Founded 44 years ago, Amgen was “created at the dawn of the biotechnology revolution,” said Robert A. Bradway, CEO of Amgen, “when faculty at Stanford discovered that you could recombine DNA across organisms and, and, and make proteins that were otherwise unavailable as human therapeutics.”

“Our mission is simple. It’s to serve patients,” he said, speaking at a fireside chat with BIO President & CEO John F. Crowley on June 4 at the 2024 BIO International Convention in San Diego.

Amgen’s mission, he continued, “is very clearly focused on innovative medicines.” But even for a company around for so long, with so many successes, that mission is increasingly challenging due to changes in the policy and investment ecosystem.

The impact of the Inflation Reduction Act on innovation

 

“Ours is a challenging industry, right? This is an industry where now, on average, we’re investing $2.5 billion to bring a molecule from discovery stage to the stage where it can be approved or not by regulators,” said Bradway, and 10-15 years to get there. “The risks are high and the stakes are high. And that creates a great deal of complexity, as you know.”

Now, provisions in the Inflation Reduction Act (IRA)—specifically related to small molecule drugs—make that process even riskier by reducing the window for patent protection to nine years rather than the 13 years given to biologics. This could prove particularly challenging for oncology research.

“I would venture to guess that none of the legislators who advocated for that legislation recognize what the long-term effect will be on oncology research in this country,” he noted—which is unfortunate because “we’re at an extraordinary moment in time where technology and biology are coming together.”

That nine-year window “I think is going to prove to be unrealistic,” he said. “The net result will be exactly what you’d expect: when the returns of an industry go down, the investment in the industry follows.
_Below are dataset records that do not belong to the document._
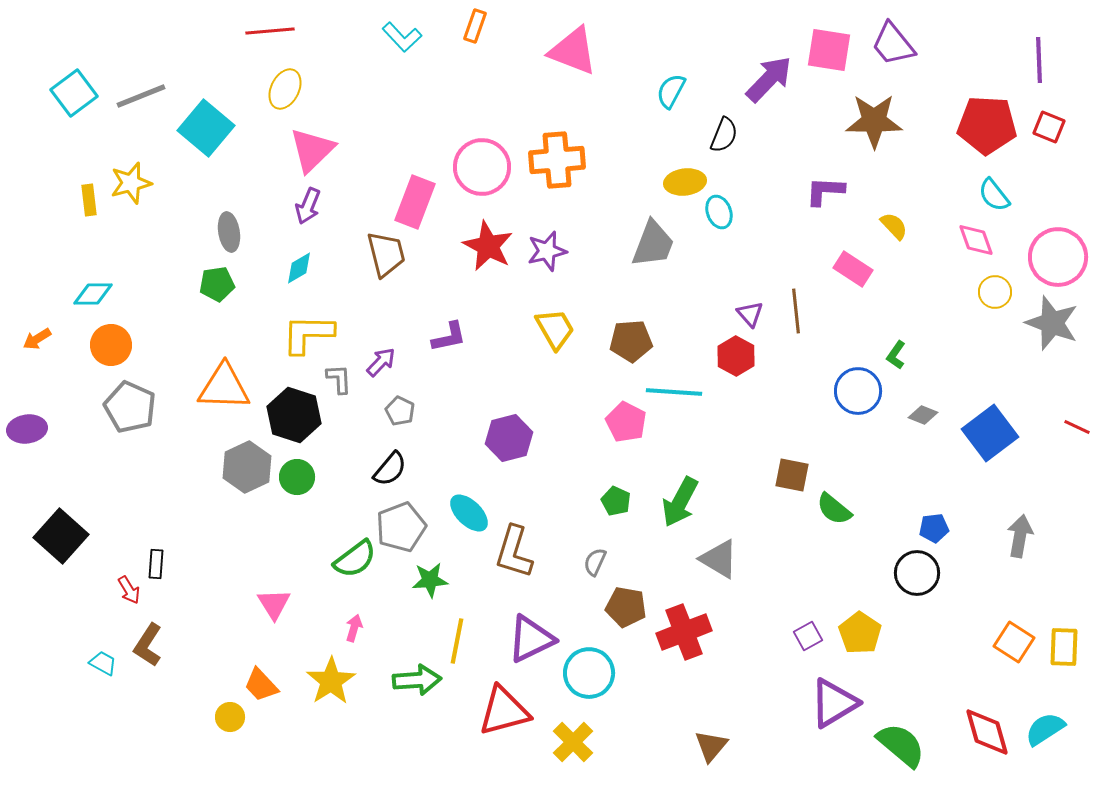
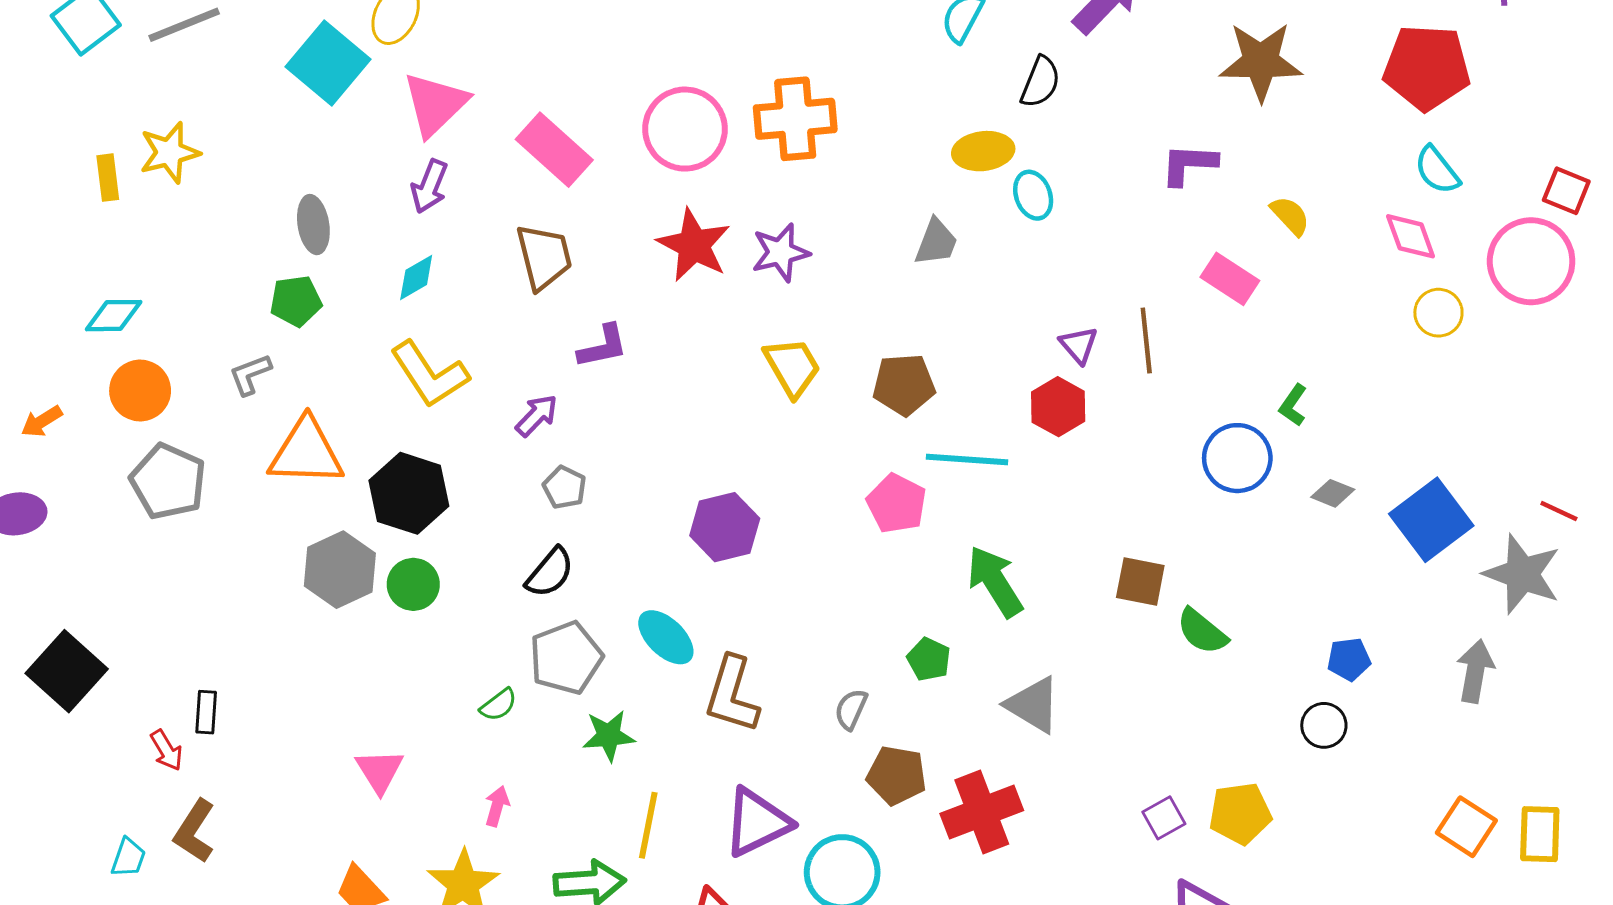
red square: (1049, 127) -> (1566, 191), moved
cyan square: (206, 128) -> (328, 63), moved
pink rectangle: (415, 202) -> (554, 150), moved, turned -69
gray trapezoid: (653, 244) -> (936, 242), size x0.7
gray star: (1052, 323) -> (1522, 574), moved
yellow L-shape: (308, 334) -> (429, 374), turned -124
purple L-shape: (449, 337) -> (603, 346), moved
orange arrow: (37, 339) -> (42, 421), moved
gray L-shape: (339, 379) -> (250, 374), moved, turned -108
green pentagon: (616, 501) -> (929, 659), moved
green arrow: (680, 502) -> (995, 581), moved, turned 120
green semicircle: (355, 559) -> (498, 705), size x0.6
black circle: (917, 573) -> (1324, 725), size x0.7
yellow pentagon: (860, 633) -> (1240, 814), turned 30
cyan trapezoid: (103, 663) -> (128, 858), turned 80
So, we will see a reallocation of capital, certainly away from those parts of our industry which the IRA most directly affects, like small molecule research.”

“It is unfortunate that there are some interesting, promising small molecules for cancer research that that may not see the light of day,” he continued.

‘Get back to the storytelling’

The conversation turned to perceptions of the biotech industry, which improved somewhat during COVID-19, but now, “we’ve fallen back,” said Crowley. “How do we get that narrative back?”

“There’s nothing more important than innovation to demonstrate to the world, the benefit of investing in biopharmaceutical innovation,” said Bradway. “We need innovation and we need patients to have access to that innovation for us to win the narrative in the public domain.”

The good news: there’s plenty of innovation in the pipeline.

The bad news: “We live in a system where lots of different entities are able to profit from or even profiteer from medicines,” causing prices to look high, even when innovators (drug companies) didn’t benefit.

We have accumulated “unintended consequences of decades and decades and decades of these evolutionary steps in the health care system,” he continued, from middlemen to cost of recordkeeping.

Bipartisan recognition of the value of biotech innovation long allowed innovation to flourish. “We enjoyed for many decades a bipartisan understanding of the value of the biopharmaceutical industry. Unfortunately, we don’t enjoy that anymore,” he said. (Case in point: the Inflation Reduction Act.) Now, we have to recognize that ecosystem—and all the medicines it developed—is “fragile,” and we may miss out on future innovation if we don’t fix it.

It comes down to telling the industry’s story—and ensuring policymakers understand the industry.

“Our mission is very clear. We want to advance to serve patients. We want to do that with medicines that make a big difference for those who are suffering from diseases where the unmet medical need is high,” he said. By combining that mission with a “science-based” strategy focused on innovation, “I think you have a recipe for success through a long period of time.”

“Get back to the storytelling,” echoed Crowley. “Humanize who we are, what we do, why we do it, where we do it. And that’s how we’ll change the narrative.”